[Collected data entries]

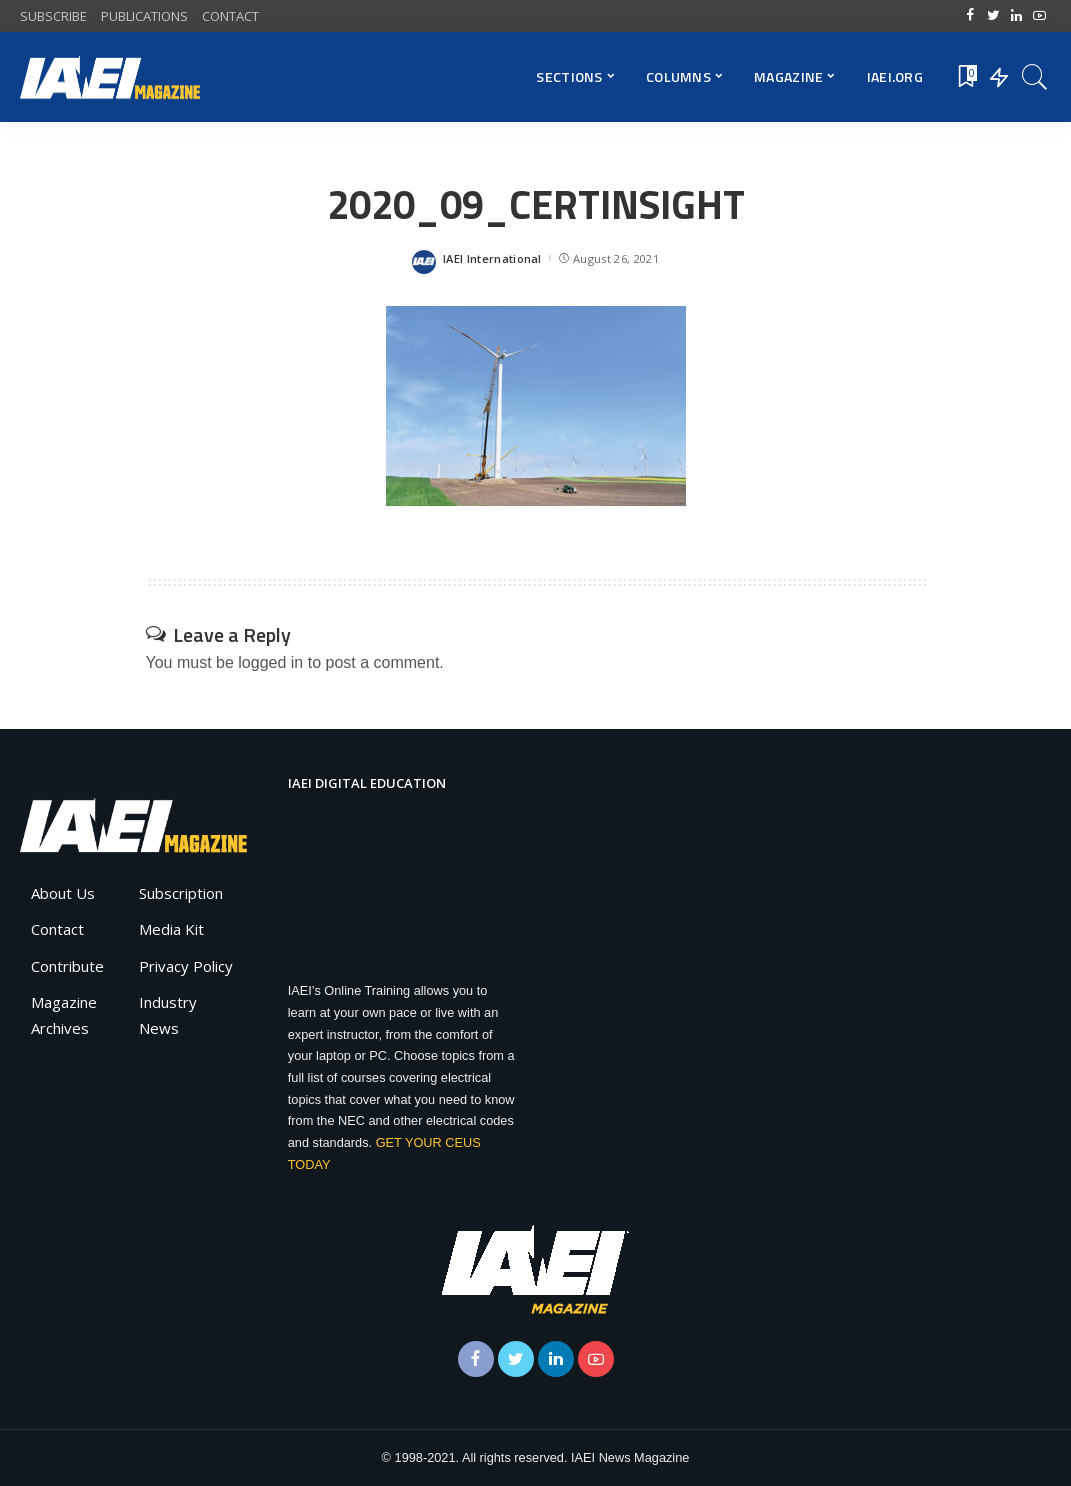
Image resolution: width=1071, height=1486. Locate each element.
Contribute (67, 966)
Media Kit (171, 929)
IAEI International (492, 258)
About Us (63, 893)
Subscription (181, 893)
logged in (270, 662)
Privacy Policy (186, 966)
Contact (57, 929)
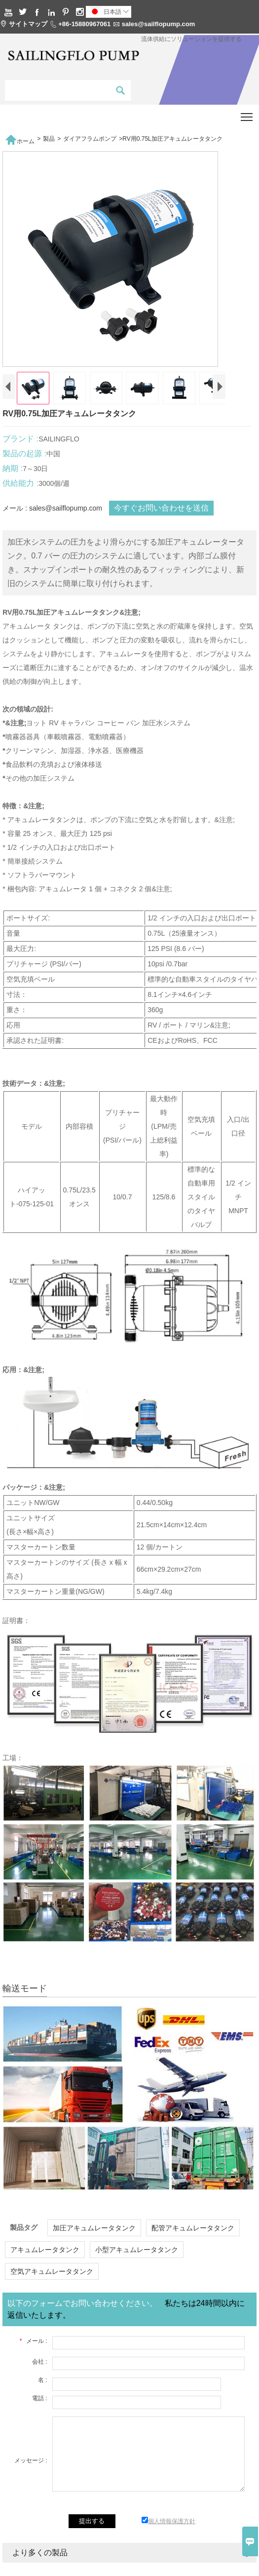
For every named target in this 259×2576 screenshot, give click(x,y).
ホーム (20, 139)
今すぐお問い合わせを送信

### [Work to complete]
Take the entries above and restate them word for word, minus their images.

### [Solution for this task]
Image resolution: width=1071, height=1486. Locate each element.
Contribute (67, 966)
Media Kit (171, 929)
IAEI International (492, 258)
About Us (63, 893)
Subscription (181, 893)
logged in (270, 662)
Privacy Policy (186, 966)
Contact (57, 929)
For every named target in this 259×2576 screenshot, give click(x,y).
ホーム (20, 139)
今すぐお問い合わせを送信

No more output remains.